Business others Facebook now allows ownership of images and issue takedown requests
Others
CIO Bulletin
2020-09-22
Facebook is looking to give more control to the people over the images they own. According to an update to its right management platform, Facebook and Instagram both are working with some partners to give them the power to claim ownership over images and later moderate them if they show again on Facebook or Instagram. The feature is expected to roll out to the general public soon after the beta testing.
“We want to make sure that we understand the use case very, very well from that set of trusted partners before we expand it out because, as you can imagine, a tool like this is a pretty sensitive one and a pretty powerful one, and we want to make sure that we have guardrails in place to ensure that people are able to use it safely and properly,” says Dave Axelgard, product manager of the creator and publisher experience at Facebook, in an interview.

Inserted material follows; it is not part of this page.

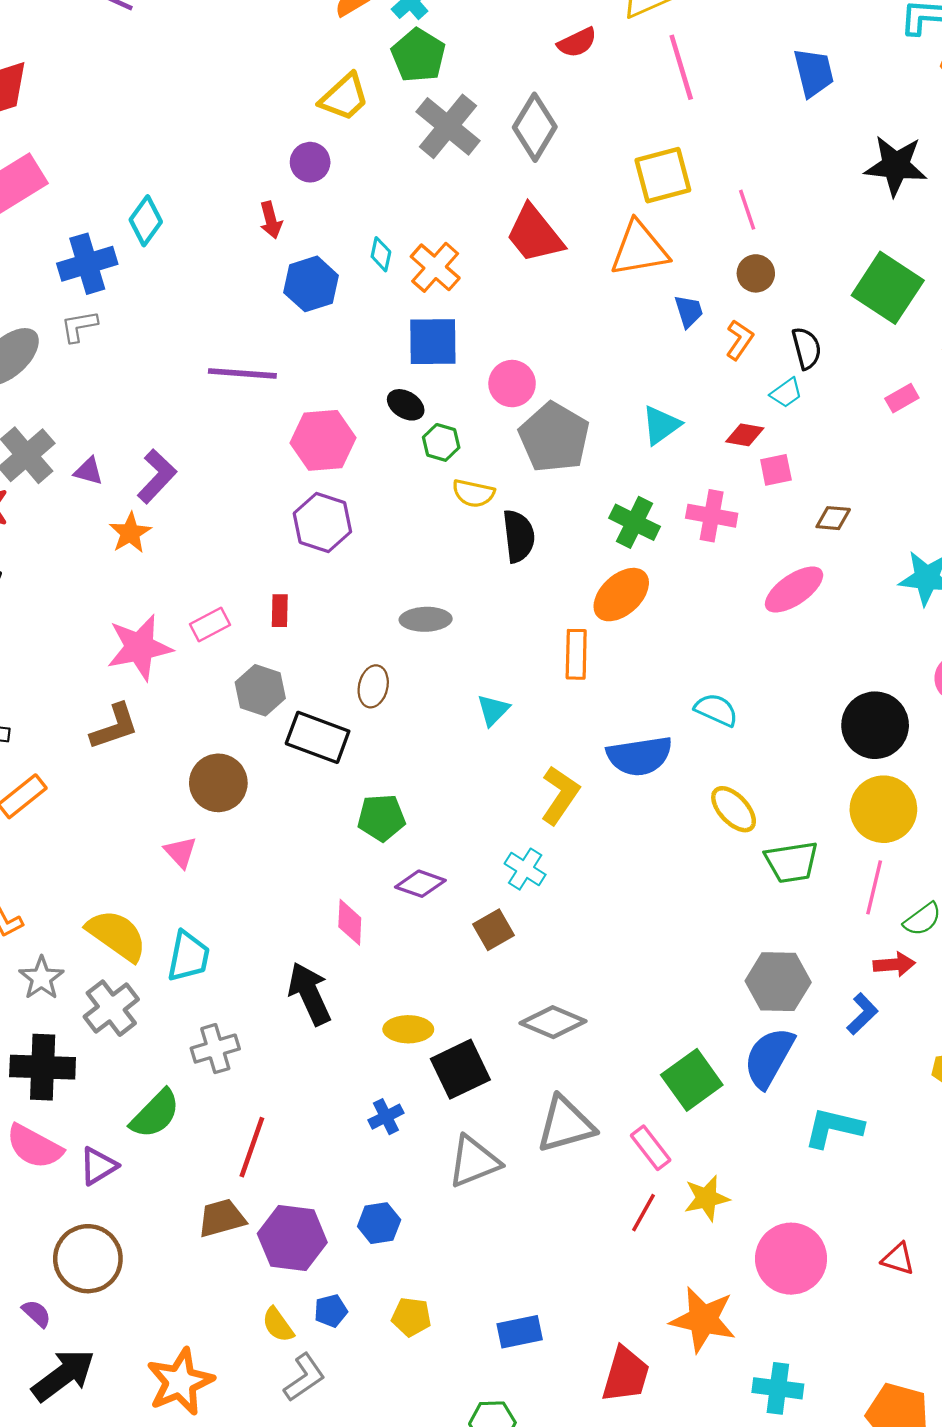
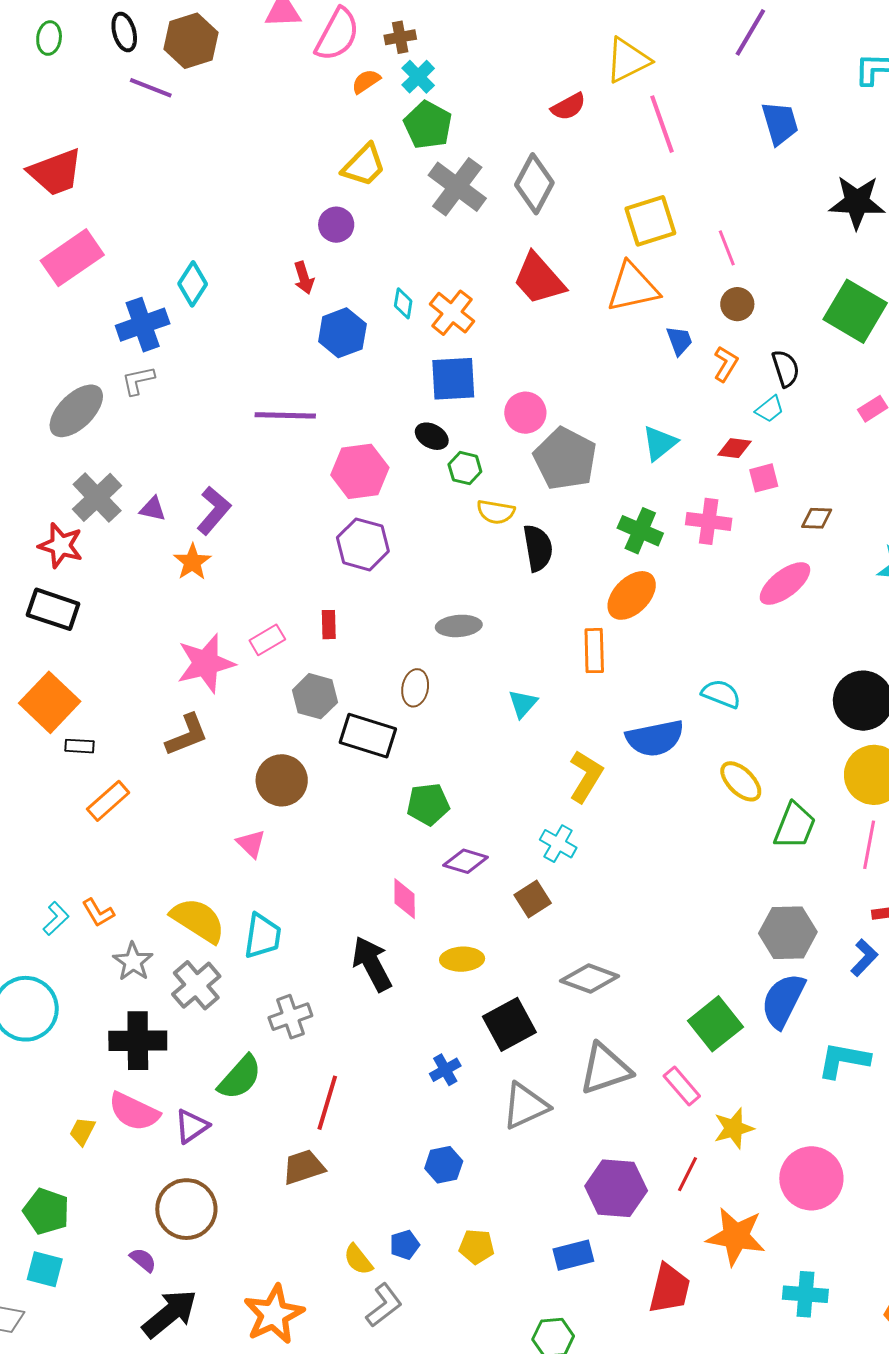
green trapezoid: (792, 862) -> (795, 826), turned -57
yellow ellipse: (408, 1029) -> (462, 959), moved
red line: (644, 1213) -> (687, 1174), moved
purple hexagon: (292, 1238) -> (616, 1188), moved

For claiming copyright, the image rights holder has to upload a CSV file to Facebook’s Rights Manager that contains all the image’s metadata. They can also specify the part where the copyright applies. The manager verifies the metadata and image and resolves the claim. If not they can counterclaim and appeal the decision over Facebook’s IP reporting forums.
This will help photographers whose hard work is often used by the clients sometimes without giving them due credit. Also, it will be interesting to see how meme pages react to it, as most of the meme pages use almost similar images with many edits applied over it.